### Problem details
Every line that contains the word "узел" should be copied from the records below.

### Data
-- Opening Marker --

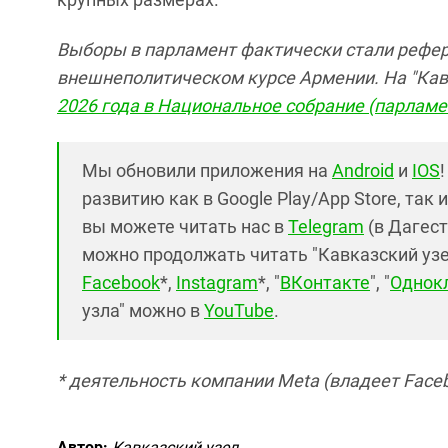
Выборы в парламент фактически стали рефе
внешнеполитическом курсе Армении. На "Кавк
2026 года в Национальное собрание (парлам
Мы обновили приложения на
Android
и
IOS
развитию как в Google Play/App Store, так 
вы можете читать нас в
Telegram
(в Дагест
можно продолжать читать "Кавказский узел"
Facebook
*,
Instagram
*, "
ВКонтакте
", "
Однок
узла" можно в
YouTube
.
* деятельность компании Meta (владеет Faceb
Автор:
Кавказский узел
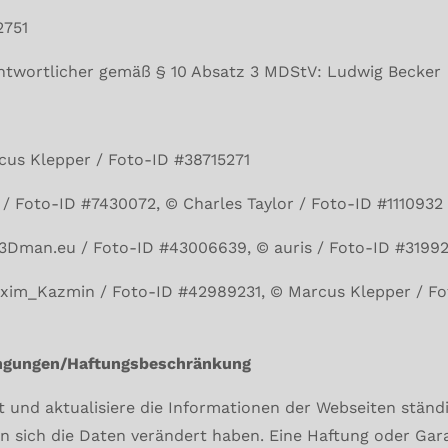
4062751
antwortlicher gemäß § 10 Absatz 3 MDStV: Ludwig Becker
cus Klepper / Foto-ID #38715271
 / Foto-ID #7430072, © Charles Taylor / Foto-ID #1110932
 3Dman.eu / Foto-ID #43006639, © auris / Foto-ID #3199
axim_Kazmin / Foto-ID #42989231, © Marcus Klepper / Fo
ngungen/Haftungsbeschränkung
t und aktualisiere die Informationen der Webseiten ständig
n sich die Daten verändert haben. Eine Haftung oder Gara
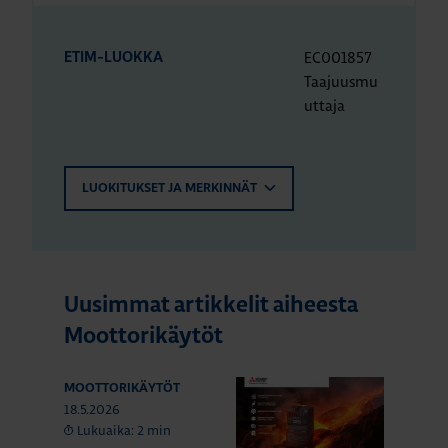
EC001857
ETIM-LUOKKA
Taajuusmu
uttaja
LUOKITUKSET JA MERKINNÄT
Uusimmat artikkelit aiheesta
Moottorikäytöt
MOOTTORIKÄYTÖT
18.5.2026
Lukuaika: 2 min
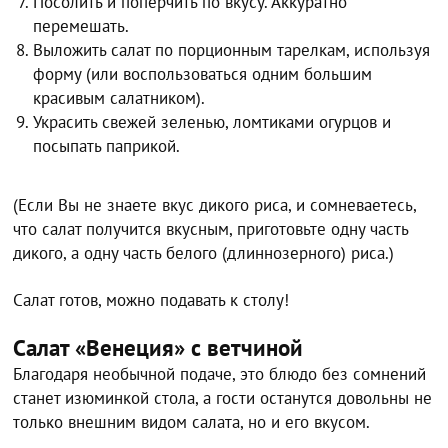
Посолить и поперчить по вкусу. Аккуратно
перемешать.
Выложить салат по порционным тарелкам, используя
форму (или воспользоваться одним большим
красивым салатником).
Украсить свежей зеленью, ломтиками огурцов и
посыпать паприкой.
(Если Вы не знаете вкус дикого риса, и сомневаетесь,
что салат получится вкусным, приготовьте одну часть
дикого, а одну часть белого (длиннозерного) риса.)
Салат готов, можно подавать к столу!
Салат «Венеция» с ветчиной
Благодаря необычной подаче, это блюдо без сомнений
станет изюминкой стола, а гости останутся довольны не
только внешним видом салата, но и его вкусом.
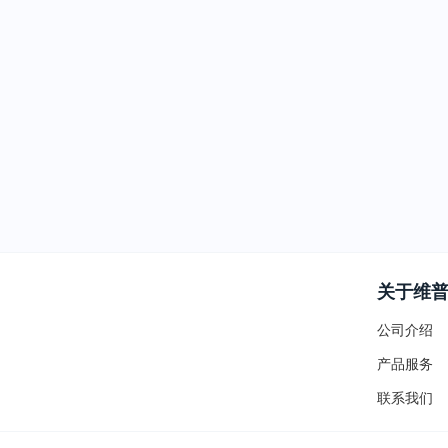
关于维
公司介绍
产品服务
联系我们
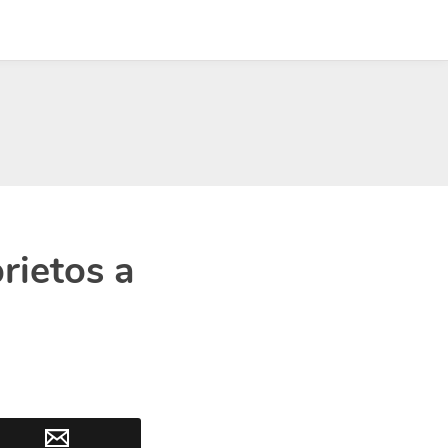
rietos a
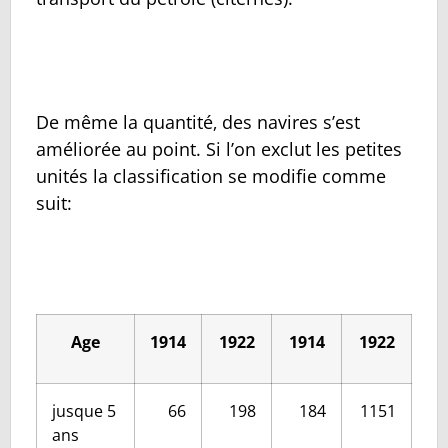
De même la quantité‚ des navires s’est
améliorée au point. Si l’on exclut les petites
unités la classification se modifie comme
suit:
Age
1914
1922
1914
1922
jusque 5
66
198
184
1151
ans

-- Closing Marker --

### Task answer
можно продолжать читать "Кавказский узел"
Кавказский узел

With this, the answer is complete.